After their defeat at Wrinkleham the parliamentarians continued to recruit men to their standard. Sir Warwick Hunt, having the county trained bands under his control decided to try and give battle again to the Royalists.

Meanwhile Sir William de Willoughby royalist army had received some reinforcements so he moved down the valley from Wrinkleham and was on his way to Chipping Creaseton. Near the river crossing at Hoveton the two armies met ....

Using the river as a secure flank both sides deployed ready to do battle. Two views of the initial deployment - royalists at the back of the table, parliamentarians at the front.


The parliamentarian left flank was the focus of the battle, where the bulk of the cavlary was deployed. Firstly the two royalist horse regiments.

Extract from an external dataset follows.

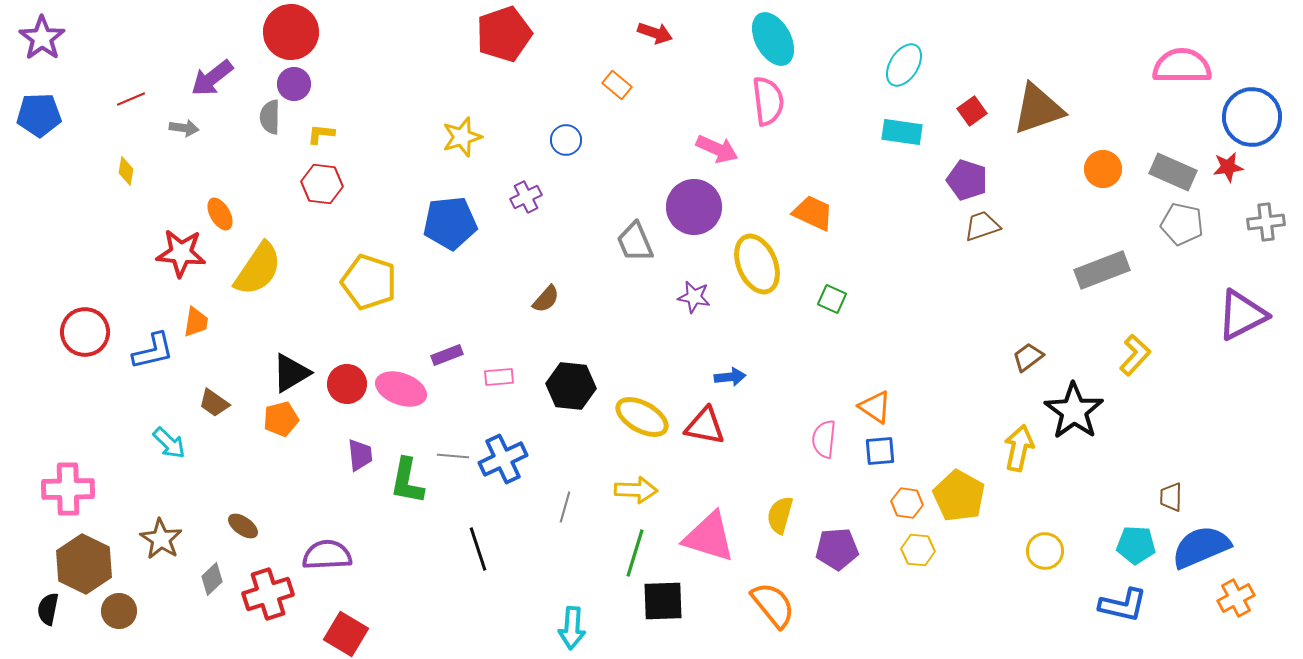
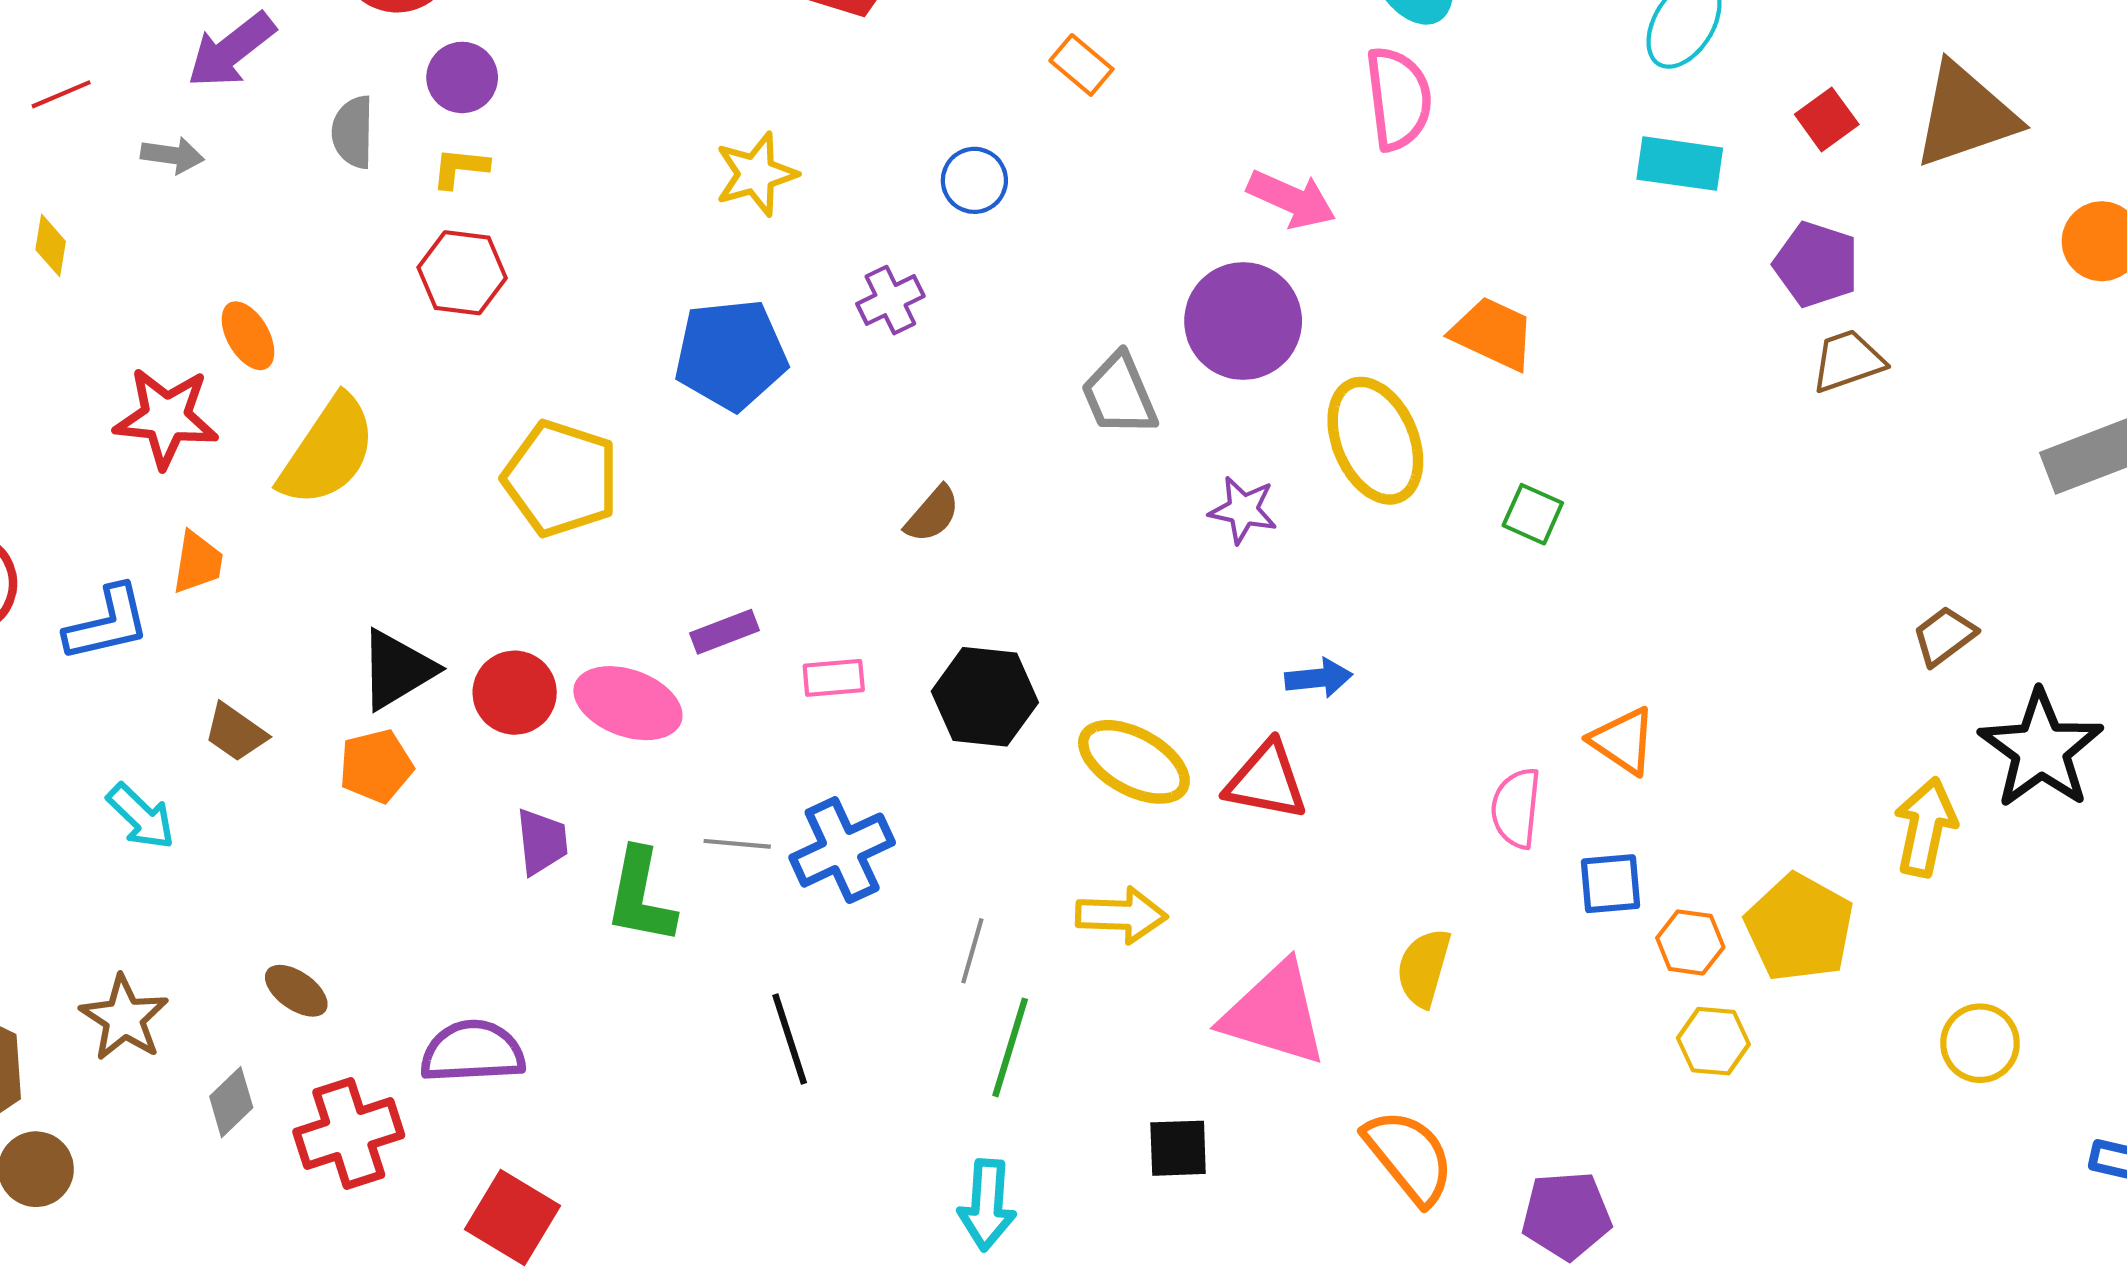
purple circle: (294, 84) -> (462, 77), moved
blue square: (880, 451) -> (1610, 884), moved
purple pentagon: (837, 549) -> (1566, 1215), moved
green line: (635, 553) -> (1010, 1047), moved
black square: (663, 601) -> (1178, 1148), size x0.7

Their initial oppositions - Cuirassiers

The cavalry moved forwards and the infantry did so as well ...

The cavalry melee is joined, the Cuirassier smash into the royalist horse ..

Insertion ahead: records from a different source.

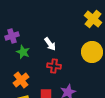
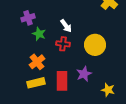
yellow circle: (92, 52) -> (95, 45), moved
red cross: (54, 66) -> (63, 44), moved

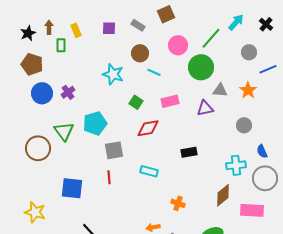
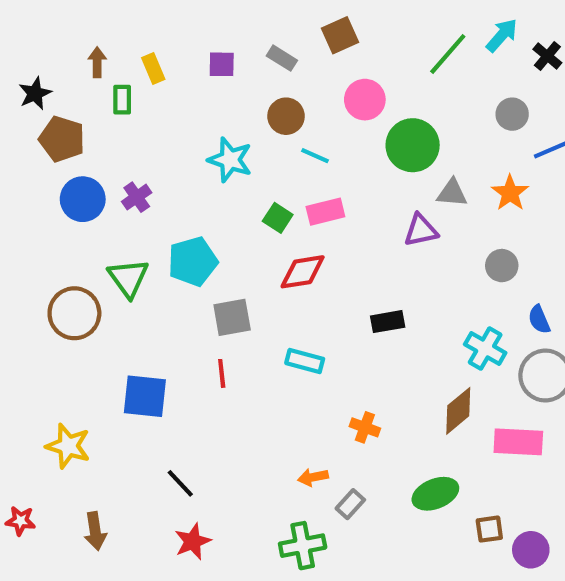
cyan arrow: (236, 22) -> (502, 35), moved
black star: (28, 33) -> (35, 93), moved
green line: (211, 38) -> (448, 54), moved
pink rectangle: (170, 101) -> (325, 212), moved
cyan cross: (236, 165) -> (485, 349), turned 36

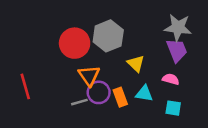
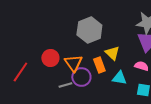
red circle: (75, 43) -> (50, 58), moved, size x0.7
red line: (25, 86) -> (20, 72), turned 50
orange rectangle: (120, 97) -> (99, 65), moved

the Royalist horse recoiled, but manage to do so in reasonable order.


The nearby royalist foot regiment rout after a stiff volley by the parliamentarian foot and the presence of the cuirassiers on their flank.

The front royalist horse regiment charges and routs the cuirassiers and the royalist foot regiment rallies. The middle royalist foot regiment was shot up badly by artillery and musket fire, and has withdrawn.
The battle hangs in the balance but both commanders decide to withdraw, the royalists as their foot regiments have had enough fighting for one day, the parliamentarians concerned about the larger number of royalist horse remaining.

Saturday 13 September 2008

Making the ECW Unit Cards

One of the comments to my previous post asked how I made the unit cards.

1. I wanted some cards which were reasonably robust and larger than the size of a business card. I decided on using those from a standard pack of playing cards (rather than buying special blank cards).
2. Next thing I did was to identify a standard inkjet sticky label size that would fit over the playing card. [Avery J8173 - 10 labels]
3. The playing cards then had blank sticky labels put on them; these were then trimmed off.


4. I set up a single page document with 5 columns; two blank cards to each column. Making sure when printed that each 'card' would come out on a label.
5. A picture of each unit is added to the card; the picture size is then adjusted till the card layout is correct again - this can be a bit fiddly. I do a batch of 10 cards in each print; each unit having one 'for Parliament' and one 'for ye Kinge' card. A batch of 10 cards is printed onto a page of sticky labels, labels are then placed onto the cards.
6. If I just want to do one card, I just print the page; cut out the 'card' and stick it onto a playing card covered with a sticky label.


Sunday 7 September 2008

Unit Cards

All ready for the next battle. The rules we use have a movement mechanism, where for each move the next unit to move is selected from a set of shuffled cards in turn.

All units have a 'For Ye Kinge' or 'For Parliament' card, this allows units to be on either side in different scenarios.